Where is the best building society saver currently available?
 

Fuchsbau35

2022-06-16 14:59:25
  • #2


Okay, I understand, I’ll try again. The follow-up financing consists of the building savings contract (€280,000) and another loan for the "rest." The building savings contract has an interest rate of 1.25%, the other financing we obviously don’t know yet, because that only comes into effect in 9 years. In fact, by then, other fixed-term investments of ours will become available, which we can use to reduce the remaining debt not covered by the building savings contract to a "small amount" (>€50,000). The repayment rate of the building savings contract will then be about €1,550 (I don’t have the exact figure in mind or at hand right now). The building savings contract costs us on average €14,400 per year, which we pay through a savings rate and special repayments (we can pay flexibly). This sum was originally planned for repaying the mortgage loan, which at the current low interest rates probably doesn’t make that much difference. And then we’d have the problem again with probably significantly higher interest rates for the follow-up financing of about €345,000 (these will definitely be above 1.25%). I also gulped at this initially, but given the additional monthly burden from the building savings contract and considering the current developments and that we can afford it (household net income currently around €6,500, civil servant + public service), it makes sense to me for us. And with the building savings contract, the house is actually paid off 6 years earlier. We’ll see if the calculation works out in 10 years. And if it doesn’t work out with the building savings contract, the world won’t end either. We can still use the money paid in anyway. I hope this explains it more clearly now.

Edit: Not household net income, but net income! Currently, the available monthly household income is even significantly higher due to child benefits and maintenance payments, but I don’t count that.
 

roteweste

2022-06-16 18:12:02
  • #3

Inflation = increase in the money supply M3 - economic growth

The inflation of recent years simply wasn't as obvious as it is now. At the latest since Corona, but actually since 2008, only a bigger recession has been postponed through systematic money printing.

By the way, for me and my family, the topic of buying real estate or building a house is on the agenda in the next 2-3 years. If there were building plots in our area, we probably would have built three years ago. Now we see our dream of owning a home bursting more and more week by week. Today I recalculated what is still possible for us with the current construction loan interest rates and construction prices. When I compare the costs with our income, our education, and our working hours, it is beyond all reason. To be honest, I have long since not known what still holds me in this country.

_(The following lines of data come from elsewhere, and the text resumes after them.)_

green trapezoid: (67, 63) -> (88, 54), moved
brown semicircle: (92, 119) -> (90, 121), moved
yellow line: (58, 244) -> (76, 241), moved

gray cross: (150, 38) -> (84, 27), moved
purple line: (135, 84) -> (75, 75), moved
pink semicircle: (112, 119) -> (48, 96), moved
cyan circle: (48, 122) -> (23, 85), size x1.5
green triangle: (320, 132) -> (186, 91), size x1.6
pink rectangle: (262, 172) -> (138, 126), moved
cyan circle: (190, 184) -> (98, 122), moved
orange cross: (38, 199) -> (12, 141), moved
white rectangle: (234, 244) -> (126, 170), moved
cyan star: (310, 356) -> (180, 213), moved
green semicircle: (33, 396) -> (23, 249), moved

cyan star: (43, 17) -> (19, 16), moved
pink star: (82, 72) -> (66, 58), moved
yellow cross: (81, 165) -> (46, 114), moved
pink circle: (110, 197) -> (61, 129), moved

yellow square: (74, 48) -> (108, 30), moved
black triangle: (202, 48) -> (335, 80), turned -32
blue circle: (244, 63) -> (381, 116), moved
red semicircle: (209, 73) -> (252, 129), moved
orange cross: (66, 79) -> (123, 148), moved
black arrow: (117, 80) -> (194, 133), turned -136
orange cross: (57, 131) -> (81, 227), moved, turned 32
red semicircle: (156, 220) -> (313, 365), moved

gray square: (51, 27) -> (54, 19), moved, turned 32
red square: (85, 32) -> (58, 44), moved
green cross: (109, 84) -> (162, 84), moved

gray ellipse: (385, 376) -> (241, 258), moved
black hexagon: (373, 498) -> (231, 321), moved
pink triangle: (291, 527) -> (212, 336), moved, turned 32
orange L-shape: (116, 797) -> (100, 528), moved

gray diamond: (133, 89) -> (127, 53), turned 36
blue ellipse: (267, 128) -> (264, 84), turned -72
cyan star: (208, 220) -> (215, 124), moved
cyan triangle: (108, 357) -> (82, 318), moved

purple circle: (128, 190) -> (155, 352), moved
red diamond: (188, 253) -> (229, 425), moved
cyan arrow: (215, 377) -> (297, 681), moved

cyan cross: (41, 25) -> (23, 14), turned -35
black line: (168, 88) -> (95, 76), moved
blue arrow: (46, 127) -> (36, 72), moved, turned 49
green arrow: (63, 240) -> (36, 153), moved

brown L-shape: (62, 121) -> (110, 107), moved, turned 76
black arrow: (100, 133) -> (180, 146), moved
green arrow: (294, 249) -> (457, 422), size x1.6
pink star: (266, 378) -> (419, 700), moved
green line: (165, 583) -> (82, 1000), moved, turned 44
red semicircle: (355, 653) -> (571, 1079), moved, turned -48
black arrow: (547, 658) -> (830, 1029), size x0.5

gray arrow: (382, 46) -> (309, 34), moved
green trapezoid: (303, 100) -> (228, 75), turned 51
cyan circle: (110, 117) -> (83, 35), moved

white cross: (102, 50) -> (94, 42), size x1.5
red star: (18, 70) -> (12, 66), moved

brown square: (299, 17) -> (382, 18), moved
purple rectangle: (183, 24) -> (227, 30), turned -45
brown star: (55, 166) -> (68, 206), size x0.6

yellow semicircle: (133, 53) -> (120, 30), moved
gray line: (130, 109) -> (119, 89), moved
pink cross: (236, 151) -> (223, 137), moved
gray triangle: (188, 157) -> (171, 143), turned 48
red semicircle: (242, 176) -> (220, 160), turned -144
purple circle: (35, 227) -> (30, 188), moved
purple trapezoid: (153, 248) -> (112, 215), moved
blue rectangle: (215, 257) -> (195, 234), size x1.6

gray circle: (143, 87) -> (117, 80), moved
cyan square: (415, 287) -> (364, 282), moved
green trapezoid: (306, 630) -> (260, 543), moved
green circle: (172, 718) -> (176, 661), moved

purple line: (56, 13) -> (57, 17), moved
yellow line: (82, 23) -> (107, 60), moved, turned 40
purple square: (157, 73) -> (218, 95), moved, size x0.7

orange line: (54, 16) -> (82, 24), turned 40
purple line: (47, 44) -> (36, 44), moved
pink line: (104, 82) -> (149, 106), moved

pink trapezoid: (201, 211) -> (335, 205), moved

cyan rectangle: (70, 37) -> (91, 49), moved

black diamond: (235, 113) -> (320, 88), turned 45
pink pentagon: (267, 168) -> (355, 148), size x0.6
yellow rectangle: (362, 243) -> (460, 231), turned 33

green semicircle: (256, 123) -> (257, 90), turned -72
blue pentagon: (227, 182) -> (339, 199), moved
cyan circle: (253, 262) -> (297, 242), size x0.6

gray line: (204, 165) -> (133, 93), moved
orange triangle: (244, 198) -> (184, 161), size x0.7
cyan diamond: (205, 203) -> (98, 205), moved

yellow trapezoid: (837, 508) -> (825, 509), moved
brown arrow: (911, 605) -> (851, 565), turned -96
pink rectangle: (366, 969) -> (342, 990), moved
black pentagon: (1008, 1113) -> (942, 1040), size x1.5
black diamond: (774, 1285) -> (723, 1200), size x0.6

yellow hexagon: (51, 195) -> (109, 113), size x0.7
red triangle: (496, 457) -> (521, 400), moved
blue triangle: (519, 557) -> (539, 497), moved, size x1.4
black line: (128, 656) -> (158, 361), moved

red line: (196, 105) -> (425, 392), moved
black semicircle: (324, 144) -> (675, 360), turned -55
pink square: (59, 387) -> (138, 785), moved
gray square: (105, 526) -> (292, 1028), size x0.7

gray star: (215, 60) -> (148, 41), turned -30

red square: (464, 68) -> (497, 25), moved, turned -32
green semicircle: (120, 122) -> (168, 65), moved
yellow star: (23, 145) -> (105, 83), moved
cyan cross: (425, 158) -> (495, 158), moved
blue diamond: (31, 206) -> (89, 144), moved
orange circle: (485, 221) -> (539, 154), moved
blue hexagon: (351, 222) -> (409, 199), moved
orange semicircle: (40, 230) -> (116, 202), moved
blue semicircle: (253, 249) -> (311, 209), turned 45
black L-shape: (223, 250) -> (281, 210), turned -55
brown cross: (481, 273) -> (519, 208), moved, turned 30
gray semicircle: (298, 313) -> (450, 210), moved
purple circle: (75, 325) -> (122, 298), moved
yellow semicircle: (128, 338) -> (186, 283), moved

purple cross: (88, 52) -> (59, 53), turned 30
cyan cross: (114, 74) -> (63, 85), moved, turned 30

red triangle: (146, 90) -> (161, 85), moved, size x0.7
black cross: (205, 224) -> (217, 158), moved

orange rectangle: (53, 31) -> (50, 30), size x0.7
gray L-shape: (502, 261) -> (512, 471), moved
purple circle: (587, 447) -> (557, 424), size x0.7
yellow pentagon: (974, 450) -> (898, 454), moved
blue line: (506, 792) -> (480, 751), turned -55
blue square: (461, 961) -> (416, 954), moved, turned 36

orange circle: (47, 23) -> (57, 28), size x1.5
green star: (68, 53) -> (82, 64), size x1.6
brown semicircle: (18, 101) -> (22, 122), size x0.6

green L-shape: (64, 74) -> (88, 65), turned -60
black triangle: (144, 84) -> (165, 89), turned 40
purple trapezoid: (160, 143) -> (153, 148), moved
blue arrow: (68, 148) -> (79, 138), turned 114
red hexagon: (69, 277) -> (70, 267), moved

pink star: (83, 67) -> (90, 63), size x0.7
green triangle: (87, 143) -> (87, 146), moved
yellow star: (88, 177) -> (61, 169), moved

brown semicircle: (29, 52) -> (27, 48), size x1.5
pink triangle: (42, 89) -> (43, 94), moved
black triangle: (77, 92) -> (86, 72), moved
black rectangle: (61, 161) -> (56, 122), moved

My wife and I can certainly find work elsewhere.
 

driver55

2022-06-16 18:24:22
  • #4
here are about €833 per month…


And now it’s already €1200 per month extra. :rolleyes:



Makes together with the rate €3100?:rolleyes:

The calculation is by far not finished yet…
So you get the €280k for 1.25% interest. (Because you “pump” €144k into the building society saver). Is that assumption correct? The remaining approx. €60k you would have to mortgage at market interest in 2031. Also correct?

If you put all of that into the loan, the remaining debt would be about €180k (instead of €345k). Also correct?

And how high does the interest rate have to be in 2031 so that you “win”? (it’s too hot for me to calculate now :D )
 

Smarti99

2022-06-16 18:56:32
  • #5


So construction activity must decline and therefore prices as well. If there is less demand, the margin must be reduced to get orders. The bosses will then only drive Mercedes and no longer Porsches. Price increases due to high energy costs are naturally a different story.
 

roteweste

2022-06-16 19:04:52
  • #6

It does not necessarily have to be like that. In my opinion, we have been in "stagflation" for at least half a year. Not only energy prices but also various raw material prices cannot be easily lowered through monetary policy decisions within the EU.

It will of course be interesting to see how the construction industry deals with high raw material prices on the one hand and a collapse in demand on the other. Knowing Germany as I do, my guess would be: big swallows small and government money for the large developers.